Wie seriös arbeitet Ihr Headhunter?
Anruf vom Headhunter: Wann lohnt es sich, zuzuhören?Quelle: Andrea Caprez

Wenn ein Headhunter anruft, fühlen sich die meisten Manager geehrt. Nicht immer lohnt es sich, zuzuhören.

Von Stefan Mair
am 26.01.2018

Für viele Manager gehören sie zum Alltag: Anrufe von Headhuntern, die herausfinden wollen, ob ein Lebenslauf zu einem Job passt. Im Gespräch mit mit den Jobvermittlern, sollten folgende Fragen aber immer gestellt werden:

1 «Besteht ein exklusiver Suchauftrag

Die erfolgreichsten Headhunter erhalten von Firmen exklusive Suchaufträge für eine Position.
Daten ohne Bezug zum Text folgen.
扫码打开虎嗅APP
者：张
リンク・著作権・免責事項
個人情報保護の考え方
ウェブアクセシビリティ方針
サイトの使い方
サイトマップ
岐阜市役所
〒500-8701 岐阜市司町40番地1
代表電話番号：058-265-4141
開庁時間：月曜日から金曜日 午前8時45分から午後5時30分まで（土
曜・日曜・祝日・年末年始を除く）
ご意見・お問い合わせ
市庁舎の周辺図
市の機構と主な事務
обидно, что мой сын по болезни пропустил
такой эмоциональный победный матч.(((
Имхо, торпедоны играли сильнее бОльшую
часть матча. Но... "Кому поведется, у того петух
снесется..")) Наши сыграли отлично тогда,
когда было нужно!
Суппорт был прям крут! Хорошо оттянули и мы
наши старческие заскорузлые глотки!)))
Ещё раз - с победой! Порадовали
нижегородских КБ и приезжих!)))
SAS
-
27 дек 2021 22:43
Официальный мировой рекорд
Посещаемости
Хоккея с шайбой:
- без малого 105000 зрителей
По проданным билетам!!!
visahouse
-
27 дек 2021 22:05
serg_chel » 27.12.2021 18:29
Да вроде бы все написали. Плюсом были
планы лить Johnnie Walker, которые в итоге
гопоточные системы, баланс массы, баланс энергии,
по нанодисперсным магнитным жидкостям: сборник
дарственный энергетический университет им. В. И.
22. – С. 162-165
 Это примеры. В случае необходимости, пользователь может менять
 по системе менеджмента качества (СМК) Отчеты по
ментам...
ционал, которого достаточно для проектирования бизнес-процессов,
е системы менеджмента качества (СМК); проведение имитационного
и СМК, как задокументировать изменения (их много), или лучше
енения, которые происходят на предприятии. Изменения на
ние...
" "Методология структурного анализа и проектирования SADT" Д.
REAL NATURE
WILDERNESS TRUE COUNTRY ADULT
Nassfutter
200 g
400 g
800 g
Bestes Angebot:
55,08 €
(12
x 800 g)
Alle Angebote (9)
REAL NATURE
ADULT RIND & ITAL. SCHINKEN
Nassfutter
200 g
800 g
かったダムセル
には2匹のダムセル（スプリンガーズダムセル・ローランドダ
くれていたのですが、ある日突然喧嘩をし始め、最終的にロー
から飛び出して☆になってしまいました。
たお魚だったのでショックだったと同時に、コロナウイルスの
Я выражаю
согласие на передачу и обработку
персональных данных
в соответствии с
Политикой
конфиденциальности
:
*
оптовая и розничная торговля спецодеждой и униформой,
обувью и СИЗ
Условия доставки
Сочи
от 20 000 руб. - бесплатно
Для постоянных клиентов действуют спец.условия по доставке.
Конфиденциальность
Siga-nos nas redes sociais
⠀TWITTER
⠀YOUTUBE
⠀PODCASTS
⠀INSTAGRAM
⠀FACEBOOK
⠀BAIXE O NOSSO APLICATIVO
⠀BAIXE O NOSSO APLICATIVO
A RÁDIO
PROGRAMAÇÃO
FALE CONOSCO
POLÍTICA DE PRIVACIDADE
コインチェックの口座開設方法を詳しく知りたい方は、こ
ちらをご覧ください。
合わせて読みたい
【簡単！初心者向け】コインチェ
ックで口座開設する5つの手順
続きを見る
Es spricht auch nicht unbedingt für die Firma, wenn mehrere verschiedene Headhunter ­beauftragt wurden, um Kandidaten für eine Position anzusprechen. Im schlimmsten Fall bekommen Sie nach dem Headhunter-Anruf gleich noch ­einen Call und müssen erklären, dass Sie schon mal angefragt wurden. Je exklusiver der Suchauftrag, desto ernster meint es das Unternehmen mit der ­Besetzung und desto wichtiger ist die Stelle in der Unternehmenspolitik.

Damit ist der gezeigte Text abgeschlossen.